A key parameter is the size of each pixel, which is typically specified in terms of dots per inch and abbreviated dpi. Many of the X-rays of Vermeer’s canvases are digitized at 600 dpi, which means that each square inch is divided into blocks of 600 by 600 pixels (corresponding to 236 by 236 pixels per square cm). The importance of this parameter is that smaller pixels allow better resolution of small features. For example, suppose a canvas was woven with a thread density of 18 threads per cm. With 236 pixels to represent these 18 threads, this would allow approximately 13 pixels for each thread. Is this enough? Figure  shows the same patch of a canvas X-ray sampled at several different dpi resolutions.
Since the digitization process is needed whenever images are to be represented in computers, it has been the subject of considerable study.1 For canvases of the seventeenth to the nineteenth century, 600 dpi provides a reasonable compromise between adequate resolution and file size. Observe that both of the interfaces in the figures in § 4.3 and § 4.4 have boxes where the image resolution is specified. Parallel to the importance of acquiring the images with an adequate resolution, it is also necessary to record the actual resolution of the scanner in order to make sense of the measurements. For example, if an image were digitized at 600 dpi but mislabeled as 300 dpi, all features would be reported as half-sized: a thread-count of 18 threads/cm would be miscalculated as 9 threads/cm. If the dpi is not recorded properly, then it may be possible to estimate it if the image contains a ruler or some other feature of known size. This adds an extra step and introduces an extra source of error into the counting procedure. Some scanners add resolution information to the metadata associated with the scan, but it is poor practice to rely on metadata in the digital file, as this can be easily lost or corrupted when the file is loaded into and saved from editing software.
In grey-scale digital images (such as X-rays), numbers near zero typically represent black, while numbers near one typically represent white, and intermediate values represent varying shades of grey.
A 1x1 cm portion of canvas from The Milkmaid is sampled at 600 dpi, 300 dpi, 150 dpi, 75 dpi, and 37.5 dpi. Maintaining adequate resolution is crucial, since the features of interest (the visual impression of the threads) are missing from the under-sampled images.

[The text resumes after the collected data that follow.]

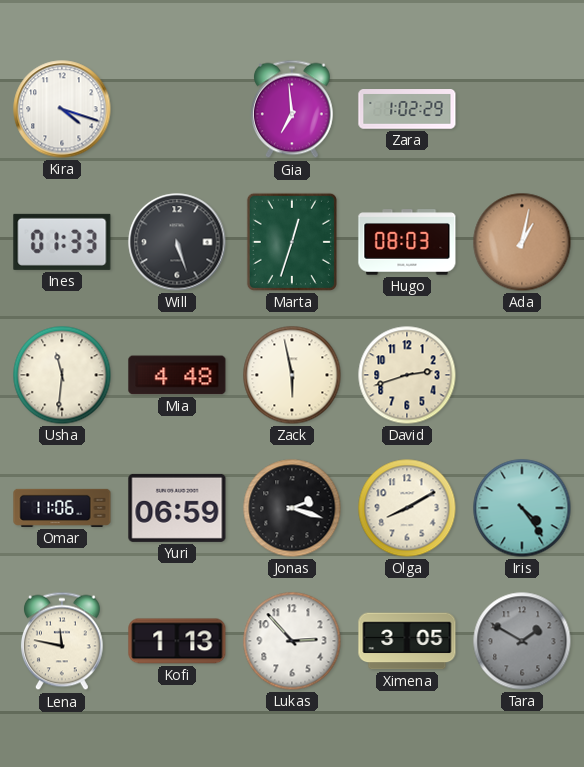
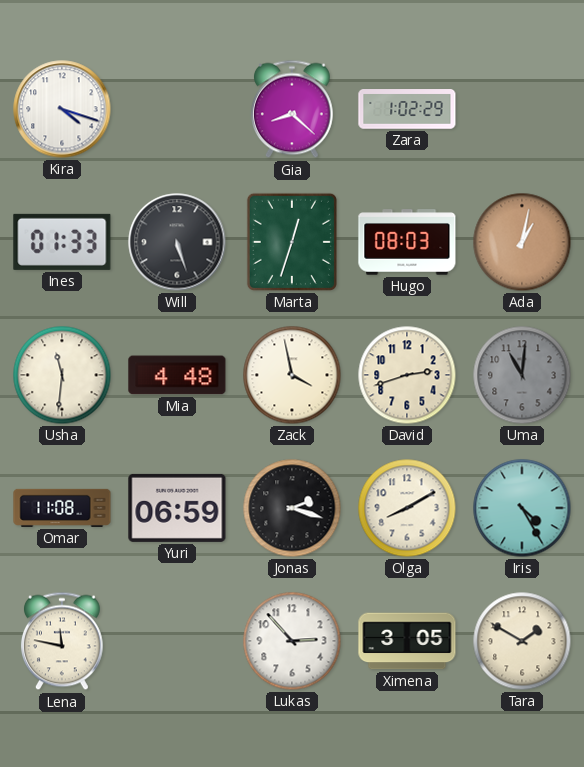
Gia: 6:59 -> 8:22
Zack: 5:58 -> 3:58
Uma: none -> 11:01
Omar: 11:06 -> 11:08
Iris: 4:24 -> 4:25
Kofi: 1:13 -> none
Tara dial: grey -> cream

1 One of the major results in this field is the sampling theorem of Nyquist, which says that waves must be sampled at a rate that is at least twice the highest frequency contained in the wave. For example, if the threads were exactly sinusoidal and at a density of 18 threads per cm, then at least 36 pixels per cm would be required. Since the threads are not sinusoids, and since there may well be noises or other forms of distortion of the image, a good rule of thumb is to use 5 to 10 times the maximum expected frequency. For real canvases, 300 dpi may be borderline, and so 600 dpi is a preferred value for the digitization of canvas.